» Problem to solve
Which lines belong in the answer? Exactly those from the line containing "Л.А. Вязов и др." through the last line of the records below, repeated as written.

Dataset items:
>>>>
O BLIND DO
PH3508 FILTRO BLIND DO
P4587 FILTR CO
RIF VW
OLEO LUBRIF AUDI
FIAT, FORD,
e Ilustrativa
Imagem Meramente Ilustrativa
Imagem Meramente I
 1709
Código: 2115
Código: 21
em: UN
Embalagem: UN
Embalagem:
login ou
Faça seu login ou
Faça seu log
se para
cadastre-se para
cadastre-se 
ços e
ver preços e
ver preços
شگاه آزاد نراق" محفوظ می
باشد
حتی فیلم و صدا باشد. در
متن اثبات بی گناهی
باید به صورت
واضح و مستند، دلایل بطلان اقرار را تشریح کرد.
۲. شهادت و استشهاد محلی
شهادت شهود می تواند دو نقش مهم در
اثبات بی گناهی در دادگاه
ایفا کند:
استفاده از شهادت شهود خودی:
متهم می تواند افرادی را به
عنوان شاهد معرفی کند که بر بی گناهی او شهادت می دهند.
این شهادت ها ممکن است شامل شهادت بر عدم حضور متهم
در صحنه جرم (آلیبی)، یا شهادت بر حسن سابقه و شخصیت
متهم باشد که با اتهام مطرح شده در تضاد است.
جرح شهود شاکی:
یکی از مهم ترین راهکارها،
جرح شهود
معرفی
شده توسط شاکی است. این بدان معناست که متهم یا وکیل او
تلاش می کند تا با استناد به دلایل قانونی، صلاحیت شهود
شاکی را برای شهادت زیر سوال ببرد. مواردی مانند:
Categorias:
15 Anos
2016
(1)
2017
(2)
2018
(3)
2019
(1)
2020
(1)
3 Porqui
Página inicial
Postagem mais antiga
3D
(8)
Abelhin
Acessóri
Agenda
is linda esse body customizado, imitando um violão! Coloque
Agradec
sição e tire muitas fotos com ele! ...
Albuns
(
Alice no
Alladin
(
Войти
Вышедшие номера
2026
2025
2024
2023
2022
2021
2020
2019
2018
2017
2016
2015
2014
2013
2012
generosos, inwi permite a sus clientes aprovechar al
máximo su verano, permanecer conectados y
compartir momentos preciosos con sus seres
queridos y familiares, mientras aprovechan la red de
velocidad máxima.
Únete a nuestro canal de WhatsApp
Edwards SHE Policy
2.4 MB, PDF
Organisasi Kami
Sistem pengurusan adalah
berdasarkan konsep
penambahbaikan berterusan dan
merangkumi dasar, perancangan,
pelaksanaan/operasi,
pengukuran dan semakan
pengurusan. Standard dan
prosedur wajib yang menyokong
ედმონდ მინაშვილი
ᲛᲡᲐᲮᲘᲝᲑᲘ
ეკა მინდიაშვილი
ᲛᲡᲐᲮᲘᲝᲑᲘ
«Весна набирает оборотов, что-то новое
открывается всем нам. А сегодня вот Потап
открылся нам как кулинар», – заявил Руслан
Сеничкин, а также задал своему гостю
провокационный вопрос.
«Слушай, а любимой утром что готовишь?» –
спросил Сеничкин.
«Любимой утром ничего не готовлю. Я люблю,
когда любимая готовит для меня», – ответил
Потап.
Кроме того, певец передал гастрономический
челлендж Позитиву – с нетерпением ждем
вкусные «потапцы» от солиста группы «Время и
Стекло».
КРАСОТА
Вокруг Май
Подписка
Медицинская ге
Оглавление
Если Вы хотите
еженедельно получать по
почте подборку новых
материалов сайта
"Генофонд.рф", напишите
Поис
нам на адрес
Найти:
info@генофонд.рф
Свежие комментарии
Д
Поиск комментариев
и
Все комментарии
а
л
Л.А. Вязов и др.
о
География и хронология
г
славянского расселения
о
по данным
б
<<<<
» Task response
Л.А. Вязов и др.
о
География и хронология
г
славянского расселения
о
по данным
б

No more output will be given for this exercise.